Entries taken from a collection
----

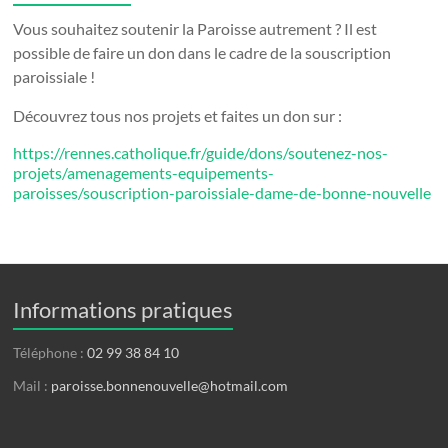
Vous souhaitez soutenir la Paroisse autrement ? Il est
possible de faire un don dans le cadre de la souscription
paroissiale !
Découvrez tous nos projets et faites un don sur :
https://rennes.catholique.fr/guide/dons/soutenez-nos-
projets/amenagements-equipements-
paroisses/souscription-paroissiale-dame-de-bonne-nouvelle
Informations pratiques
Téléphone :
02 99 38 84 10
Mail :
paroisse.bonnenouvelle@hotmail.com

----

§ **Required action**:
Copy whichever lines above contain the string "souscription".

§ **Exercise result**:
possible de faire un don dans le cadre de la souscription
paroisses/souscription-paroissiale-dame-de-bonne-nouvelle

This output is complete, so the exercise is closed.